Anyone have plans on building either a manual or battery powered target stand that will allow the targets to move from side to side?

Thanks in advance
 
I have not done it, but that won't stop me from offering the following:

Most importantly: ensure that a shooter engaging the moving target will not be able to fire outside the safe limits of the range. On most ranges firing at targets anywhere other than straight in front of the shooter is a no-go. Consider powering it with a garage door opener. The remote control can be used to start and stop the movement, and the limit switches on the opener can be used to stop the target when it hits the far left and far right.

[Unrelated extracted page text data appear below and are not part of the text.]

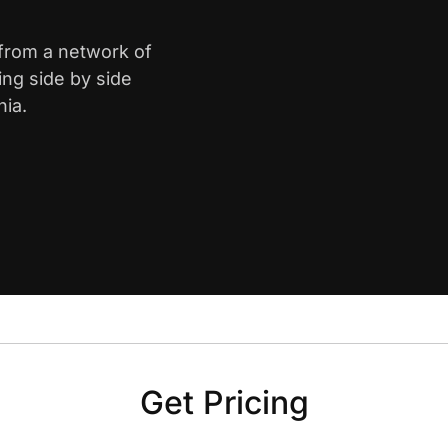
 from a network of
ing side by side
nia.
Get Pricing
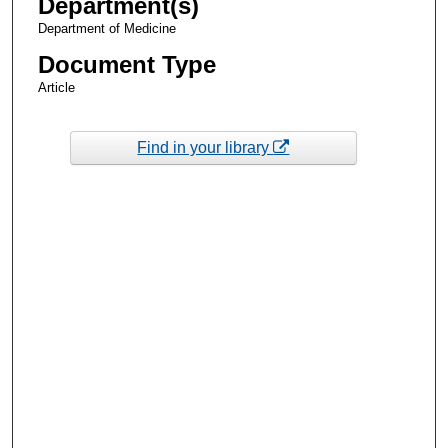
Department(s)
Department of Medicine
Document Type
Article
Find in your library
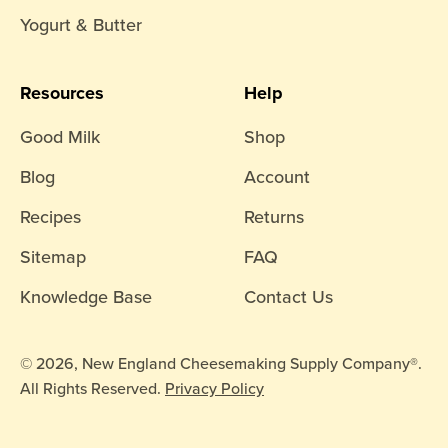
Yogurt & Butter
Resources
Help
Good Milk
Shop
Blog
Account
Recipes
Returns
Sitemap
FAQ
Knowledge Base
Contact Us
© 2026, New England Cheesemaking Supply Company®.
All Rights Reserved.
Privacy Policy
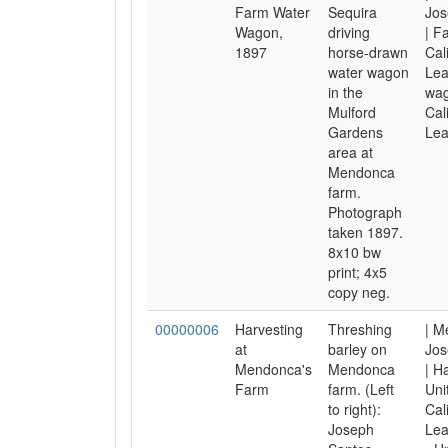
Farm Water
Sequira
Jos
Wagon,
driving
| F
1897
horse-drawn
Cal
water wagon
Lea
in the
wag
Mulford
Cal
Gardens
Lea
area at
Mendonca
farm.
Photograph
taken 1897.
8x10 bw
print; 4x5
copy neg.
00000006
Harvesting
Threshing
| M
at
barley on
Jos
Mendonca's
Mendonca
| H
Farm
farm. (Left
Uni
to right):
Cal
Joseph
Lea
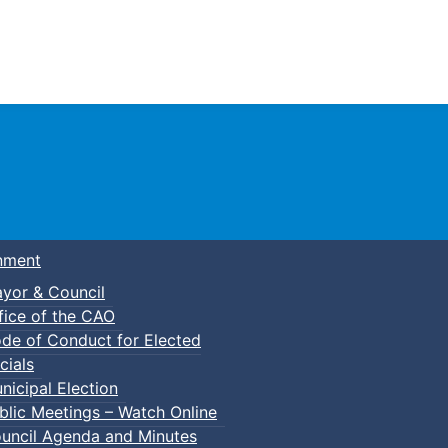
Town of Truro
nment
yor & Council
fice of the CAO
de of Conduct for Elected
kleball
cials
nicipal Election
blic Meetings – Watch Online
uncil Agenda and Minutes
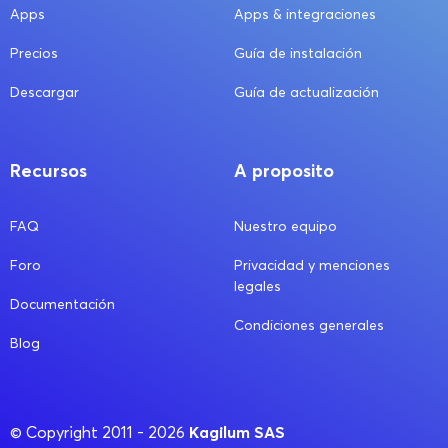
Apps
Apps & integraciones
Precios
Guía de instalación
Descargar
Guía de actualización
Recursos
A proposito
FAQ
Nuestro equipo
Foro
Privacidad y menciones
legales
Documentación
Condiciones generales
Blog
Kagilum SAS
© Copyright 2011 - 2026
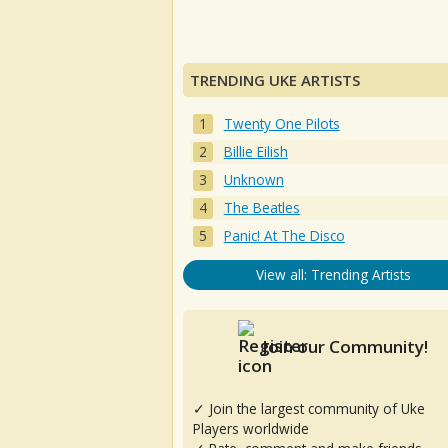
TRENDING UKE ARTISTS
Twenty One Pilots
Billie Eilish
Unknown
The Beatles
Panic! At The Disco
View all: Trending Artists
Join our Community!
✓ Join the largest community of Uke
Players worldwide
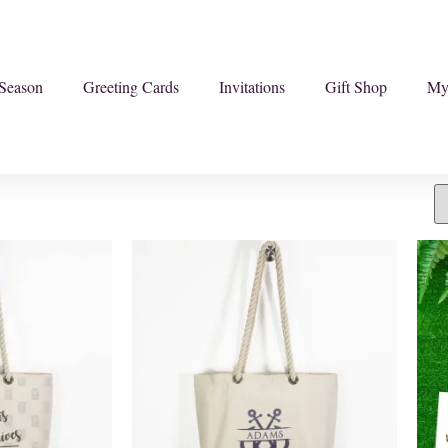
Season
Greeting Cards
Invitations
Gift Shop
My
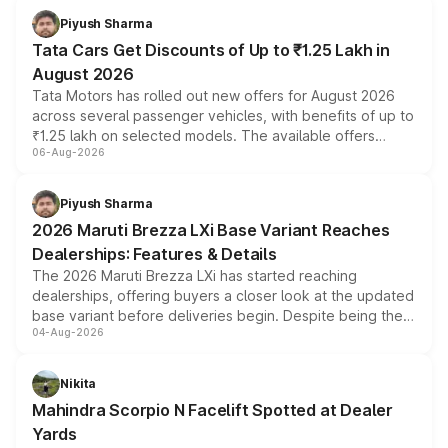
Piyush Sharma
Tata Cars Get Discounts of Up to ₹1.25 Lakh in
August 2026
Tata Motors has rolled out new offers for August 2026
across several passenger vehicles, with benefits of up to
₹1.25 lakh on selected models. The available offers
06-Aug-2026
include consumer discounts, exchange bonuses,
scrappage incentives, loyalty rewards and corporate
benefits, depending on the vehicle, variant and eligibility,
Piyush Sharma
giving buyers multiple ways to reduce the overall
2026 Maruti Brezza LXi Base Variant Reaches
purchase cost.
Dealerships: Features & Details
The 2026 Maruti Brezza LXi has started reaching
dealerships, offering buyers a closer look at the updated
base variant before deliveries begin. Despite being the
04-Aug-2026
entry-level trim, it comes with several standard safety
features, refreshed styling and the choice of naturally
aspirated or turbo-petrol powertrains, making it an
Nikita
attractive option in the compact SUV segment.
Mahindra Scorpio N Facelift Spotted at Dealer
Yards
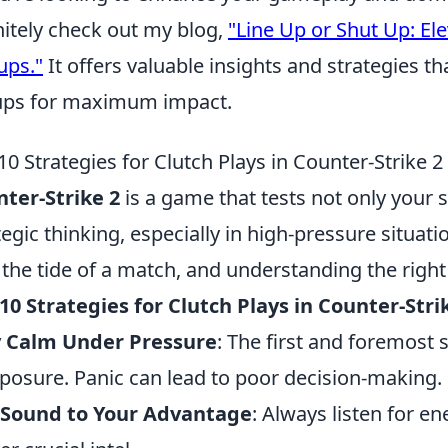
nitely check out my blog,
"Line Up or Shut Up: E
ups."
It offers valuable insights and strategies th
ups for maximum impact.
10 Strategies for Clutch Plays in Counter-Strike 2
ter-Strike 2
is a game that tests not only your s
tegic thinking, especially in high-pressure situati
 the tide of a match, and understanding the right 
10 Strategies for Clutch Plays in Counter-Stri
y Calm Under Pressure
: The first and foremost 
osure. Panic can lead to poor decision-making.
 Sound to Your Advantage
: Always listen for e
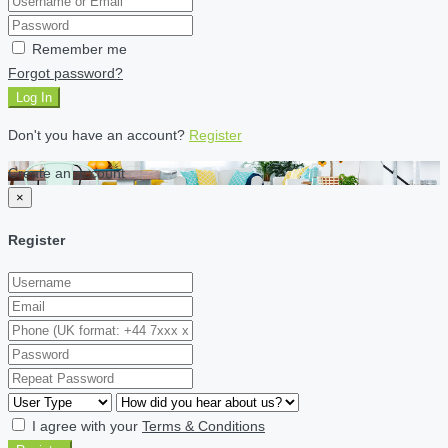
Remember me
Forgot password?
Log In
Don't you have an account?
Register
Create an account
×
Register
I agree with your
Terms & Conditions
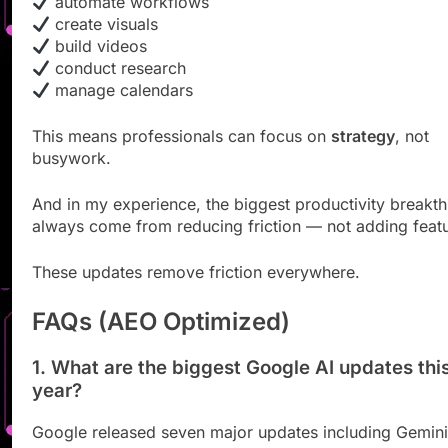
automate workflows
create visuals
build videos
conduct research
manage calendars
This means professionals can focus on
strategy
, not
busywork.
And in my experience, the biggest productivity breakt
always come from reducing friction — not adding featu
These updates remove friction everywhere.
FAQs (AEO Optimized)
1. What are the biggest Google AI updates thi
year?
Google released seven major updates including Gemini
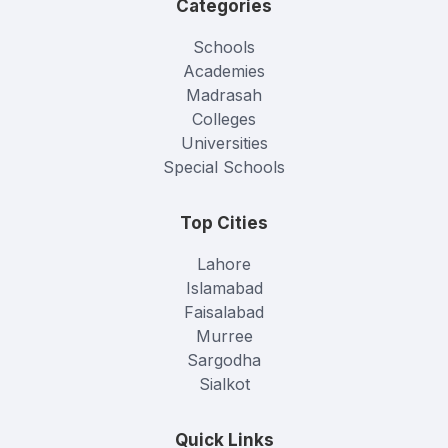
Categories
Schools
Academies
Madrasah
Colleges
Universities
Special Schools
Top Cities
Lahore
Islamabad
Faisalabad
Murree
Sargodha
Sialkot
Quick Links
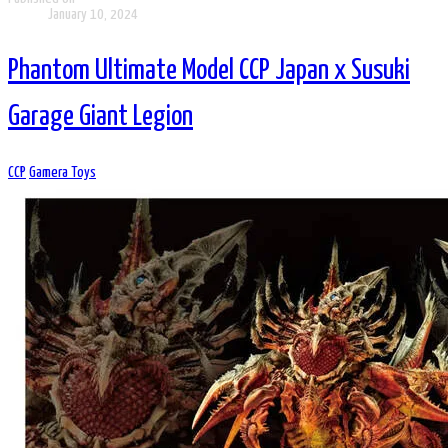
January 10, 2024
Phantom Ultimate Model CCP Japan x Susuki
Garage Giant Legion
CCP
Gamera Toys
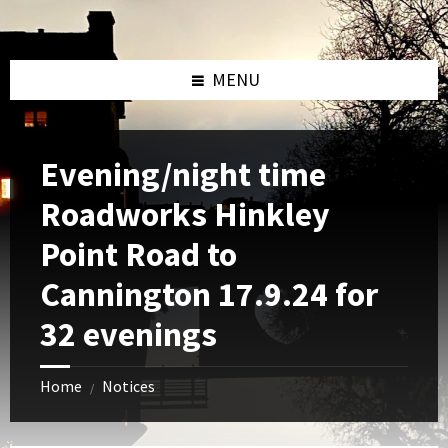
Skip
Skip
Skip
to
to
to
content
left
footer
sidebar
MENU
Evening/night time
Roadworks Hinkley
Point Road to
Cannington 17.9.24 for
32 evenings
Home
Notices
/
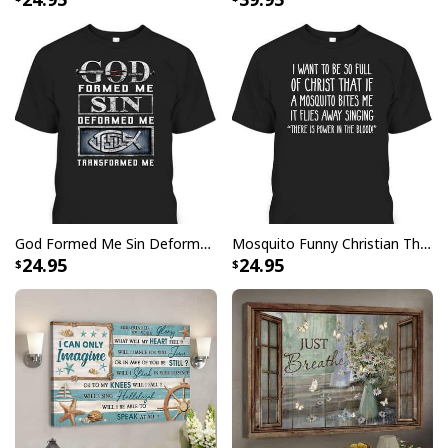
God Formed Me Sin Deformed Me Transformed Me Jesus T-Shirt
Mosquito Funny Christian There Is Power In The Blood T-Shirt
24.95
24.95
Christian Canvas Wall Art I'm Not Lucky You Have No Idea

EDIT: Sorry, just re-read your post and noted that a garage door opener would not easily meet your criteria for manual or battery operated. Perhaps something based on a battery operated remote control toy car?
 
I have visions of building such a range when I become a landowner. I would eventually probably like to incorporate electric motors and use several different programs to design custom movement patterns for targets.

The simplest and cheapest I am currently considering would involve four pulleys attached to stout posts in a square. A rope would run around all these pulleys with reasonable tension, and a range buddy could stand behind the shooter and move targets hanging from the rope, by simply grabbing the rope and moving it back and forth. This could easily be very realistic practice, but someone has to help you (and you could help them in return).

Of course you might shoot the rope, but its only a few dollars for a 100' cheap rope at Harbor Freight and a cable would be even more expensive, and almost as vulnerable. This whole setup could be built in an afternoon for not much money.
 
At my last place we had a small range and my daughter and I practiced on a moving target set up. There were many trees to choose from so I set up a rope line from as high as I could reach to the base of another tree some 15 ft away. The target was a simple scrap of metal suspended from a wheel that we bought at a hardware store, the wheel had a concave shape that allowed it to ride the rope.. The target was held in place at the top of the rope by clothes pin. The pin had a string and a wooden block at the other end. Shoot the block, clothes pin flies off the target slides down. Plenty of time to get off ten shots. Most times when hit the target would swing and stop its downward slide then resettle and continue down. Unfortunately my daughter got so good at this she grew bored with it and returned to blasting water jugs.:D
 
I hang bowlin' pins, short lengths of 4X4s, small plastic garden gnomes, etc. from a shepherds hook or a length of pipe suspended between two posts. After you hit them the first time they move on their own. The longer the length of rope/chain you hang them from, the more area they cover.